Monday 9 January 2017

Write to your Audience

Don’t be vague. If you want to become a better writer, you have to comprehend the pulse of your audience.

Write as if you’re standing in front an audience, in real, and talking to them. The tone should be conversational but maintain brevity.

If you’re writing reviews, for example, write your experience of using it and ideate how it will benefit blog readers. Don’t be a impassionate and detached writer. Connect with audience.

4) Build a Peer Group

You don’t really learn creative writing skills without a peer group. Being a sole writer without communicating with other writers and creators is going to clamp your style, stop you from experimenting and seeking growth.

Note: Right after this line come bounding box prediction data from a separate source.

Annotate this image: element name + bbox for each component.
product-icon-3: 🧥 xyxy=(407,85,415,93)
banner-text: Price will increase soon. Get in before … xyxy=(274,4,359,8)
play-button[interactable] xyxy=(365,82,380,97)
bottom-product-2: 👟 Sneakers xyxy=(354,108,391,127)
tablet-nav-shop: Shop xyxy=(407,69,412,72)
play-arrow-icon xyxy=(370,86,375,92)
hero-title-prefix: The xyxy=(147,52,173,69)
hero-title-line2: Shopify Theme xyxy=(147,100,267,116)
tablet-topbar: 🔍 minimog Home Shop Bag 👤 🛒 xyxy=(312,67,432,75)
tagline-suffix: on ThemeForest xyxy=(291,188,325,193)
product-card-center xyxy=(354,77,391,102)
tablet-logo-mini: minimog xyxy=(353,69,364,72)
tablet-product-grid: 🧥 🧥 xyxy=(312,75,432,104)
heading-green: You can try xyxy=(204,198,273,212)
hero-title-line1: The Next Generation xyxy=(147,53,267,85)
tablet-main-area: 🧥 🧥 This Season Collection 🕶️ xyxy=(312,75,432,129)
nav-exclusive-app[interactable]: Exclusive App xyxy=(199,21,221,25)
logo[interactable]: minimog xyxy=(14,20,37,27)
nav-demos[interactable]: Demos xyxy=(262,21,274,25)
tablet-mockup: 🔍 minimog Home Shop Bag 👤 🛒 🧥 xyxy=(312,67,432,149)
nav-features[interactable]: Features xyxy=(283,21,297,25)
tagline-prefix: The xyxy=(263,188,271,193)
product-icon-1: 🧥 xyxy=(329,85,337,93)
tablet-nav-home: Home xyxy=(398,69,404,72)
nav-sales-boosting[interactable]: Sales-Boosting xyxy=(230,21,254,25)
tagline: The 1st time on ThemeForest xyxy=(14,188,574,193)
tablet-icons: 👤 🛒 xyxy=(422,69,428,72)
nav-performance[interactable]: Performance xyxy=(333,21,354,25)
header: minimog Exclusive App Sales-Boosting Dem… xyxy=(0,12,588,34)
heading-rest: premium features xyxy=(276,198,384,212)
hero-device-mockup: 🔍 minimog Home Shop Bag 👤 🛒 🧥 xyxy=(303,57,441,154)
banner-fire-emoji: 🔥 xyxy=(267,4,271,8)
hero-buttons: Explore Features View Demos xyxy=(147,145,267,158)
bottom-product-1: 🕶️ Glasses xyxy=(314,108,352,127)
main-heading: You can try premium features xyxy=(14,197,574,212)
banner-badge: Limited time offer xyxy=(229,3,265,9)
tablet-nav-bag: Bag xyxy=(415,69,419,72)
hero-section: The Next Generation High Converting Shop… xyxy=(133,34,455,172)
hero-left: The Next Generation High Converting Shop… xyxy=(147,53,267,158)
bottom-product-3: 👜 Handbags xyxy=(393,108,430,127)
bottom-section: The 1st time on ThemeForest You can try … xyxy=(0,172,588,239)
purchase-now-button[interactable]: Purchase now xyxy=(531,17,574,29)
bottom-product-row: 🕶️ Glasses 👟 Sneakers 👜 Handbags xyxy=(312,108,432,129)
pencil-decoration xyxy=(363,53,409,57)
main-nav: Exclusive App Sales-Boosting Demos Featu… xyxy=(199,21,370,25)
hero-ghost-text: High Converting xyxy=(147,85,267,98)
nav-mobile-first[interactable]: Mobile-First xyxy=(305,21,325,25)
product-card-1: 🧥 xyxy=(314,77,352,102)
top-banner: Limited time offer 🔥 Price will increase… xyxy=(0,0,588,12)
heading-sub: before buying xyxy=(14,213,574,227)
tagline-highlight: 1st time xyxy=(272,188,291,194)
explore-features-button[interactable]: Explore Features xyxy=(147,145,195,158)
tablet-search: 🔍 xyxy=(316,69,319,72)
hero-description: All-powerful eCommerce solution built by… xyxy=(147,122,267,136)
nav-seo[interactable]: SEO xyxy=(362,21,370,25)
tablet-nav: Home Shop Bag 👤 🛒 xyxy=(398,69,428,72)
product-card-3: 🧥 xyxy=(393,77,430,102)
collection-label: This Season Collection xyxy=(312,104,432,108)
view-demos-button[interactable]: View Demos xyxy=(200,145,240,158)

A peer group could be a mix of targeted audience and writers who can give constructive feedback of your work. A peer group helps your writing to grow and mature.

5) Read out Loud

If you’re new to writing and need some serious improvements, read out loud. Sometimes we remain unaware of faults and mistakes because there is no one to correct us but reading your article aloud in empty space will be a serious eye opener.

You will understand whether the used language is right or too contrite, whether there are grammatical errors, too long or short sentences and most importantly, whether your message is getting conveyed or not to the targeted readers.

6) Grammatical Composition

I see a lot of blogs with good content potential but their major flaw is in grammatical composition. Coupled with the need to cater to a global audience and various English styles like American English and British English, it is easy for an untrained writer to get lost in translation, literally.

Buy a good grammar composition book and learn the basics. The placement of a full-stop or a comma can change the meaning of a whole sentence.

No one is expecting you to be perfect but if you want to learn how to become a great writer, you have to know and practice the basics.

7) Bind Yourself within a Time Limit

Writing doesn’t have any limit. It doesn’t have any beginning or an end. It’s like a straight line; you can stretch it anywhere either ways.

Therefore, it is necessary to set a time limit. Time the writing.

Do this.

For your next blog post, set a time limit of one hour, no matter what you’re writing about. Stop when the time is up. Leave it as it is and now compare it with the above parameters.

You will see a lot of scope for improvement.